THE PROBLEM:
Look through the listing below for the word "each" and copy every line where it occurs.

(SUPPLIED MATERIAL begins)

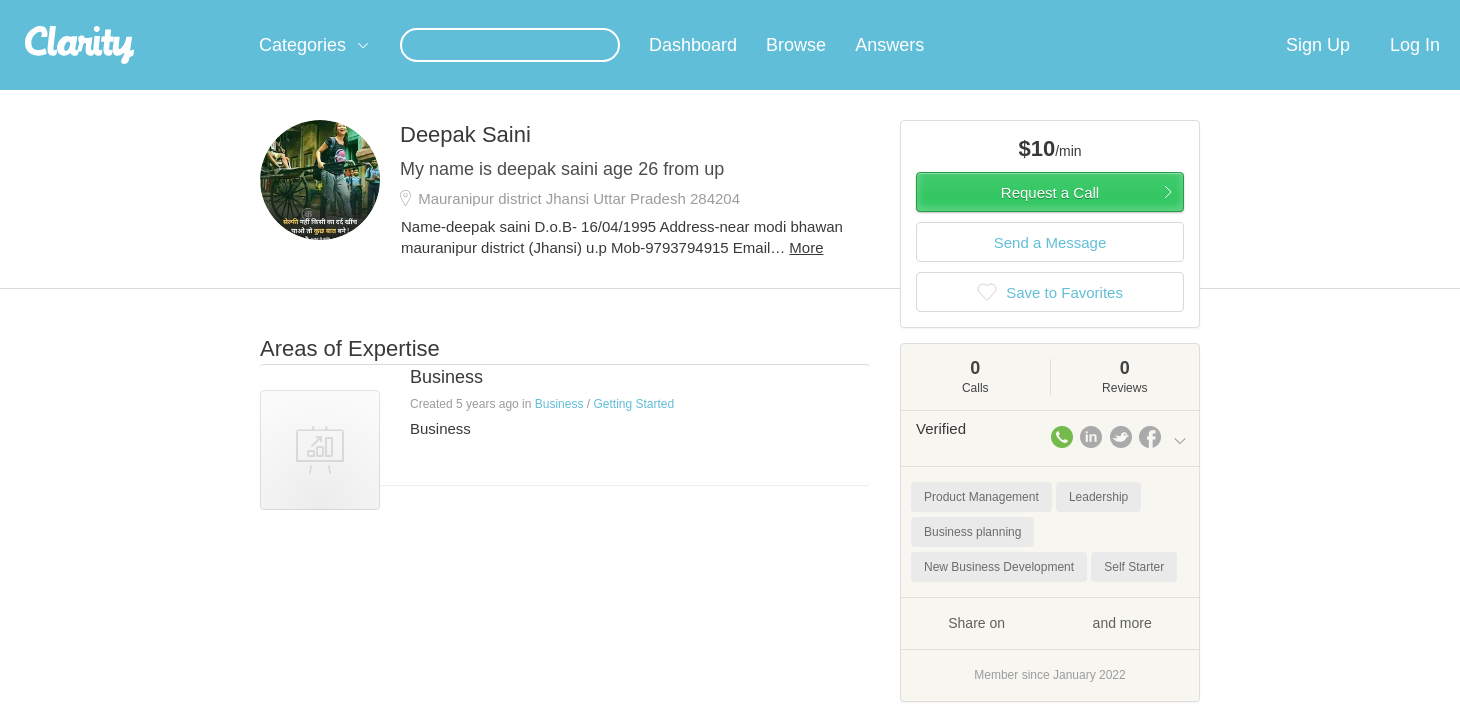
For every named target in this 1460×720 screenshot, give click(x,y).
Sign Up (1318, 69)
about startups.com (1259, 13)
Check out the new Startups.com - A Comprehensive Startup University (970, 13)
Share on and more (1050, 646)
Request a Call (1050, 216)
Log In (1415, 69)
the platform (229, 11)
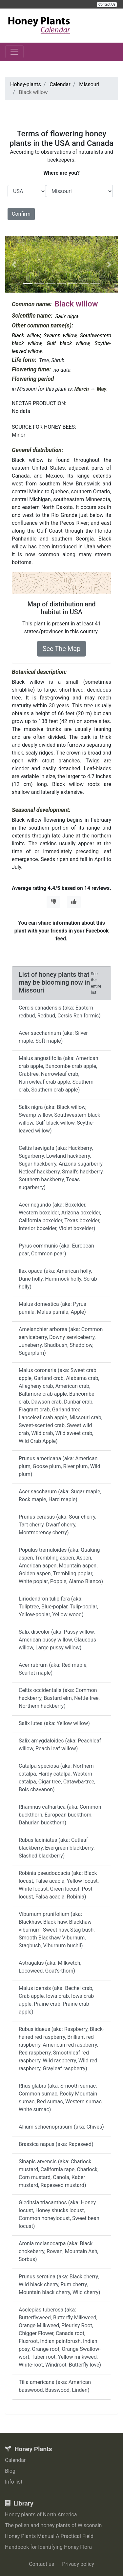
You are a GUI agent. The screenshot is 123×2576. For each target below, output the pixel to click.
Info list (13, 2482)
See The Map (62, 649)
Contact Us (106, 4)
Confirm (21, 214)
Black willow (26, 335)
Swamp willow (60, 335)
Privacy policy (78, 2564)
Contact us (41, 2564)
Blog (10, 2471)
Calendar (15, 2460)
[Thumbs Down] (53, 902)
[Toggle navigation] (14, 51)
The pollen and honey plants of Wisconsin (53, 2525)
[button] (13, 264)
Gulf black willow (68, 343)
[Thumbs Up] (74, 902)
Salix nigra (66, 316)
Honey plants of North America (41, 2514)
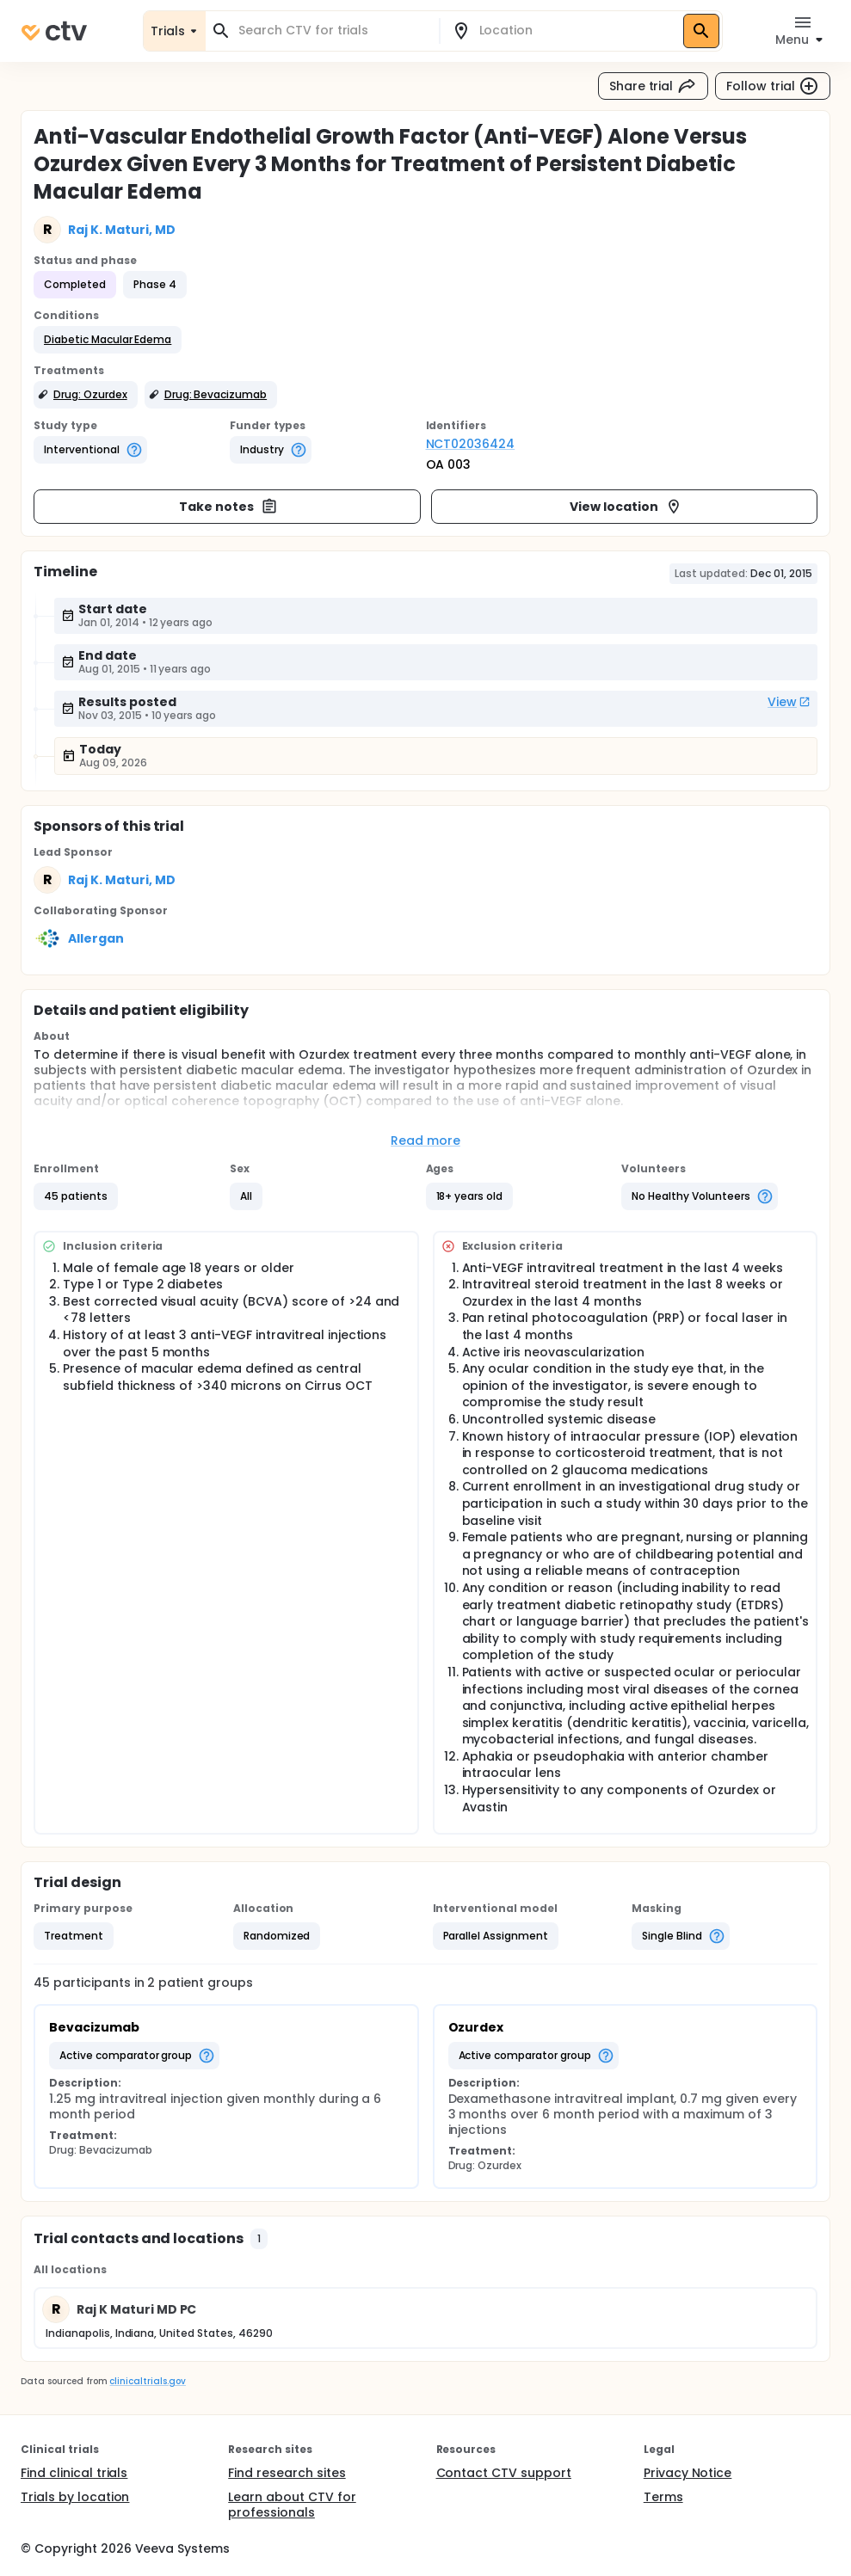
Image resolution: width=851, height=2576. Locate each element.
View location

(SUPPLIED MATERIAL ends)

TASK OUTPUT:
You are a GUI agent. The screenshot is 123×2576. For each target below, output the pixel to click.
Image resolution: width=851, height=2576. Locate each element.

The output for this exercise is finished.